Chronic granulomatous disease (CGD) is an immunodefiency disease, that is, a disorder in which the immune system does not function properly. It affects the white blood cells of the innate immune system, the branch of the immune system that responds in a nonspecific way to invading microorganisms. There are many forms of this CGD, all caused by various genetic mutations. The immunodeficiency leads to infections and inflammation in various parts of the body. When CGD causes chronic inflammation of the prostate, it is called chronic granulomatous prostatitis.

Cause

Chronic granulomatous disease results from one of at least 410 identified mutations in the genes that code for an enzyme called phagocyte NADPH oxidase. In normal individuals, this enzyme allows a certain type of white blood cell, the phagocyte, to produce toxic free radicals for use in killing bacteria, fungi, and other infectious organisms. Phagocytes normally work by engulfing or “eating” these organisms (“phagocyte” literally means “eating cell”), then killing the organism with free radicals. Without the free radicals produced by the enzyme, phagocytes tend to surround invading organisms, forming little clumps or nodules called granulomas (or granulomata). The presence of numerous granulomas gives CGD its name.

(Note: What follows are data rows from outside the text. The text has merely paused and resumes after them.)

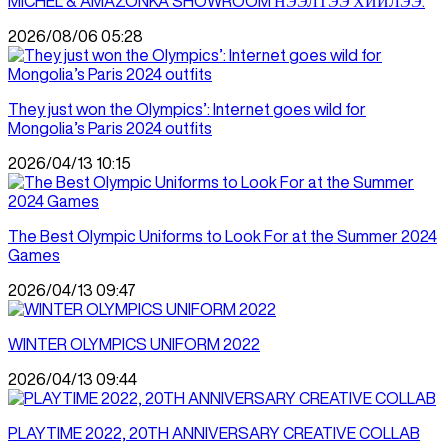
MICHEL & AMAZONKA SHOWROOM НЭЭЛТЭЭ ХИЙЛЭЭ.
2026/08/06 05:28
They just won the Olympics’: Internet goes wild for
Mongolia’s Paris 2024 outfits
2026/04/13 10:15
The Best Olympic Uniforms to Look For at the Summer 2024
Games
2026/04/13 09:47
WINTER OLYMPICS UNIFORM 2022
2026/04/13 09:44
PLAYTIME 2022, 20TH ANNIVERSARY CREATIVE COLLAB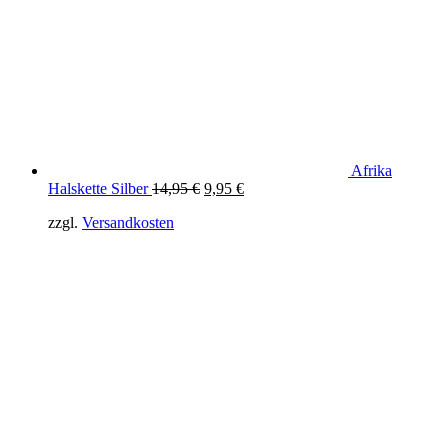
Afrika
Original
Current
Halskette Silber
14,95
€
9,95
€
price
price
zzgl.
Versandkosten
was:
is:
14,95 €.
9,95 €.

Chronic Granulomatous Prostatitis

The prostate is one of the organs that may be affected by CGD. Chronic granulomatous prostatitis is a disease characterized by recurrent granuloma-type inflammation in the prostate. The symptoms can resemble those of carcinoma, but a biopsy will show a different pathology. The granulomas may be nonspecific clumps of phagocytes, or they may consist of phagocytes that have developed a spindle (elongated) shape. The granulomas may also be associated with infections, with signs such as dead tissue, pus, fungal cells, and high concentrations of neutrophils (a type of white blood cell associated with infectious organisms).

Treatment

CGD is treated with various measures aimed at making up for the deficiencies of the innate immune system. Long-term treatments include the following antibiotic therapy (to help stave off bacteria) and interferon, a substance that helps activate the immune system. Severe acute infections may be treated by transfusions of healthy white blood cells from blood donors. Because the white blood cells involved in CGD are part of the innate immune system, which is not specific, these cells work just as well in the recipient’s body as in the donor’s body. Bone marrow transplants may be considered because marrow from healthy donors contains blood stem cells that produce normal white blood cells.

References

• “Chronic Granulomatous Disease.” Merck Manual of Diagnosis and Therapy.
• Paul G. Heyworth et al. “Chronic granulomatous disease.” Current Opinion in Immunology October 2003; 15(5):578-584.
• Michael W. Stanley et al. “Granulomatous prostatitis: A spectrum including nonspecific, infectious, and spindle cell lesions.” Diagnostic Cytopathology 2006; 7(5):508-512.